At the heart of the American dream, or more cynically, the American brand is one word: possibility. Why did Nobel Prize novelist John Steinbeck mock the nation’s working-class as a bunch of “temporarily embarrassed millionaires?” Because in the glorious, exceptional U.S. of A, we largely dream of, follow and strive to become winners; and when it comes to capitalism, the only true winners are shotcallers, bosses, owners, period. All the other losers are either employees or customers.
For most of the 33 years that Donald “Sterling” Tokowitz owned the Los Angeles Clippers, he showed complete indifference to not only his team’s fans and workers, but even to winning on the court–partly because in owning a license to print money, aka a professional sports franchise, even when he lost, as John Legend sings, he won. And partly because, even with facts and testimony as to his bigoted treatment of tenants in his L.A. slums, or of his Hall of Famer GM Elgin Baylor, or of his habit of trading money for sex, he escaped with slaps on the wrist.
When caught dead to rights racially discriminating against his tenants, he spent nearly $10 million combined in settlements (a fraction of his billions) in two separate lawsuits to make them disappear. And like most commissioners of pro sports leagues, David Stern answered not to decency or fairness, but to Sterling and 29 other very wealthy and powerful proprietors, so he basically looked the other way. Lucky for new NBA Commissioner Adam Silver, TMZ’s recordings of Sterling expressing pure contempt for black fans, players and especially Magic Johnson gave him an early and highly visible opportunity to get on the right side of history.

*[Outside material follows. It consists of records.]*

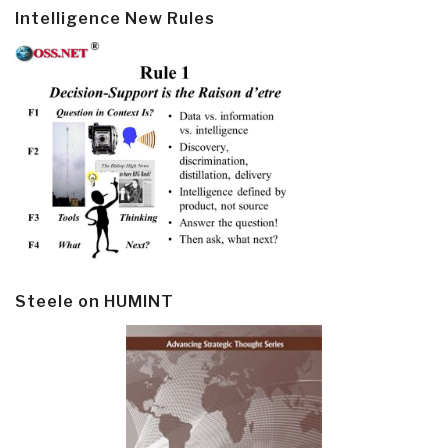
Intelligence New Rules
Steele on HUMINT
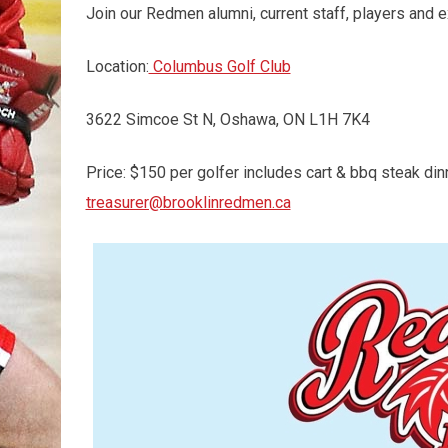
Join our Redmen alumni, current staff, players and ex
Location:
Columbus Golf Club
3622 Simcoe St N, Oshawa, ON L1H 7K4
Price: $150 per golfer includes cart & bbq steak din
treasurer@brooklinredmen.ca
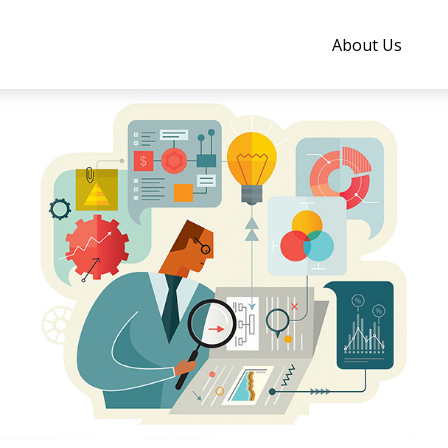
About Us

Silver’s lifetime ban of Sterling and yet another paltry fine, for $2.5 million, are a start, but this fiasco won’t vanish so easily. Perhaps due to exhaustion for some, entitlement for others, our collective understanding of American racism hasn’t improved post-President Obama. Paula Deen was not fired from Food Network for a slip of the tongue, but because so much evidence of her businesses’ racial and gender discrimination surfaced in a lawsuit that she had to get chopped. Likewise Sterling had been all-too-quietly embarrassing the NBA with his bigoted business dealings for years before our indiscreet age of information and the internet outed him irrefutably.
But this isn’t a black problem or a sports problem: structural racism has always been, and may continue to be, a problem as congenital to the land of liberty as is the hope of a better tomorrow. We all own it, and until more shotcallers like Sterling are held accountable for infecting their institutions and our nation with such ignorance and hatred, we will all own the losses too.